M. A. : Laisse-moi continuer.. ! Je suis Poutine, et je te dis « Serioj, viens, je vais t’expliquer pourquoi j’ai fait ceci, cela, qu’est-ce qui m’a inspiré. » Serais-tu capable de changer ton opinion sur lui ?

C. : Et toi, que penses-tu de Poutine ?

M. A. : Ce n’est pas le but de l’interview. Alors, serais-tu capable de changer ton opinion sur lui ?

C. : Non, jamais ! C’est impossible ! Cet homme est pour moi un… un… oui, un… Que pourrait-il bien me dire ? La vérité ? La vraie ?

M. A. : La vérité est habituellement dans les détails.

C. : Oui, mais pas dans notre cas ! Je veux que tu comprennes. Je suis de Kakhovka, aux portes de la Crimée. Je connais très bien les Criméens, je sais ce qui s’y passe. Pour rien au monde, les Criméens ne hisseraient le drapeau russe. La Crimée restera ukrainienne.

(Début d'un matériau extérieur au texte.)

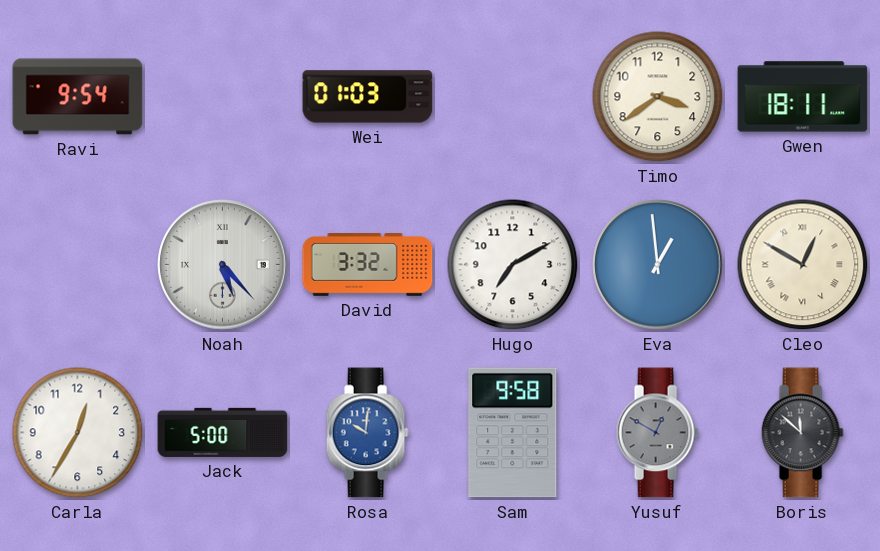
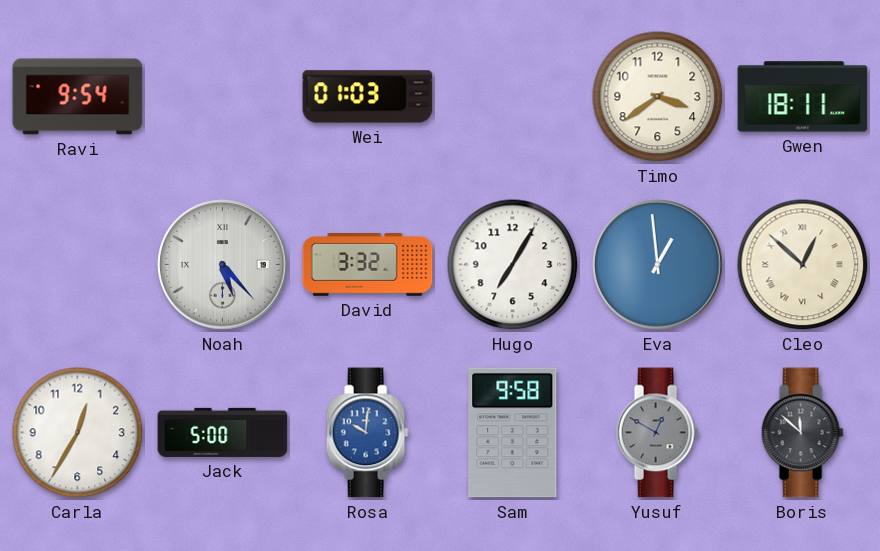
Hugo: 7:10 -> 7:05
Cleo: 12:50 -> 12:52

M. A. : Une seconde, cela veut dire que Maïdan se bat aujourd’hui pour la Crimée ?

C. : Oui.

M. A. : En quoi votre mobilisation influe-t-elle sur la situation en Crimée ?

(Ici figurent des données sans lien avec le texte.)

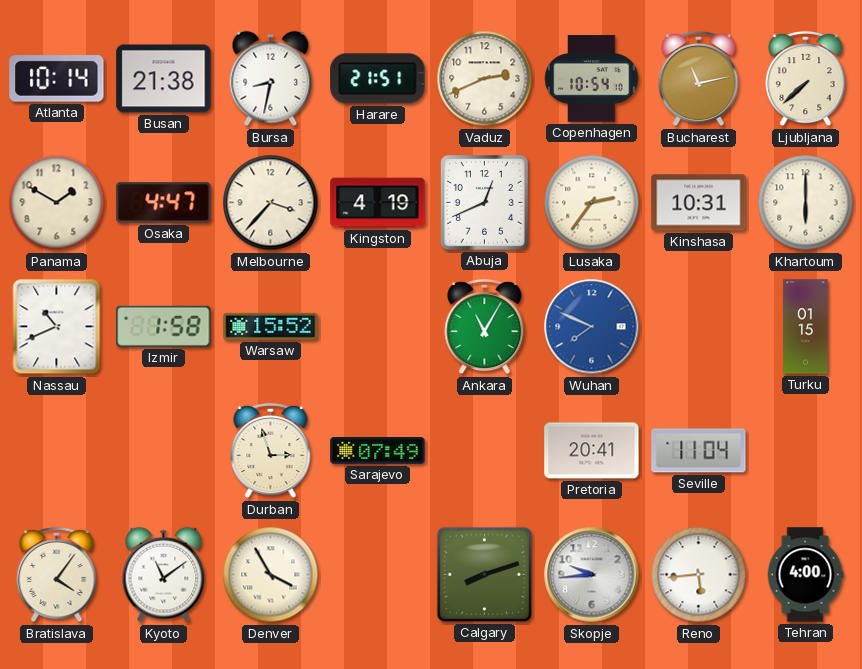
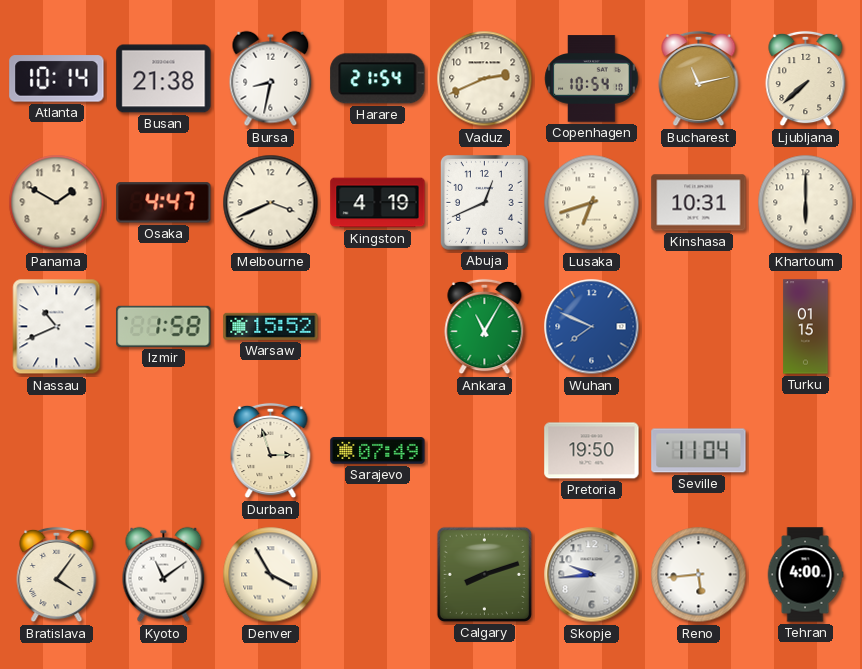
Harare: 21:51 -> 21:54
Melbourne: 3:37 -> 3:41
Lusaka: 2:36 -> 6:42
Pretoria: 20:41 -> 19:50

C. : Nous avons une armée, des tanks ont déjà dépassé Kakhovka, nous allons contre-attaquer. La mobilisation a été lancée dans le pays, bien qu’il ne s’agisse que de formations. Crois-moi, au moindre coup de feu russe, les groupes d’autodéfense feront la même chose.

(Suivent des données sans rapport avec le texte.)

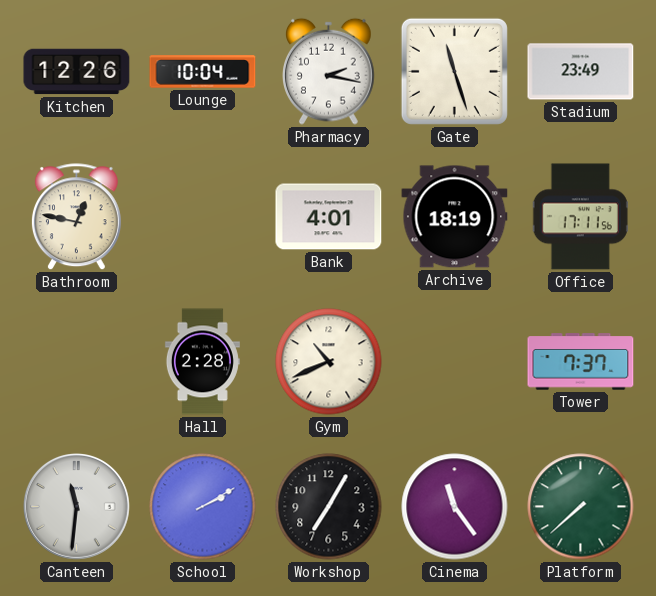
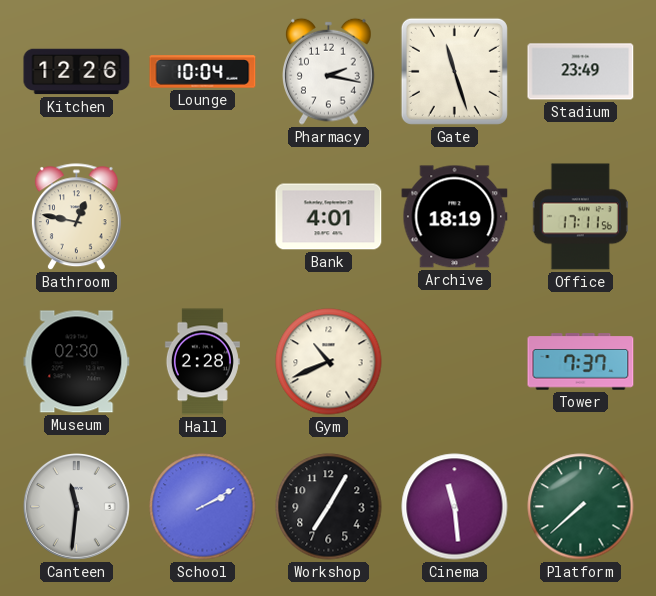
Museum: none -> 02:30
Cinema: 11:24 -> 11:29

M. A. : À Kiev ou en Crimée ?

C. : Nous ne voulons pas pour l’instant répondre à vos provocations. Nous espérons que la raison vaincra. Nous ne voulons pas la guerre, nous voulons être entendus. Pour le moment, nous maintenons l’ordre à Kiev.

M. A. : Mais tout est calme à Kiev.

C. : Il y a les bâtiments des ministères et différents lieux que nous protégeons des pillards. Quand la police est faible, la ville a besoin de nous.

M. A. : Quand est-ce que Maïdan se dissipera ?

C. : Quand Poutine quittera la Crimée.

M. A. : Il me semble que même avant que Poutine n’entre en Crimée, Maïdan n’avait pas l’intention de quitter la place ?

C. : Nous allions la quitter. Nous nous demandions même que faire. Maintenant, nous restons ici pour la Crimée. C’est juste toi qui penses que nous n’avons aucune influence sur la situation en Crimée.

M. A. : Probablement. Moi, j’en ai le sentiment. Comment l’influencez-vous alors ?

C. : Nous… et puis tout se passe ici : la coordination extérieure, la mobilisation, et… aussi… euh… tu sais que tu as de beaux yeux ? Parlons de tes yeux plutôt. À force de te regarder, je ne trouve plus mes mots.


Cette dernière phrase témoigne de ma promesse initiale : l’interview a bien été retranscrite dans son ensemble. Sans coupures.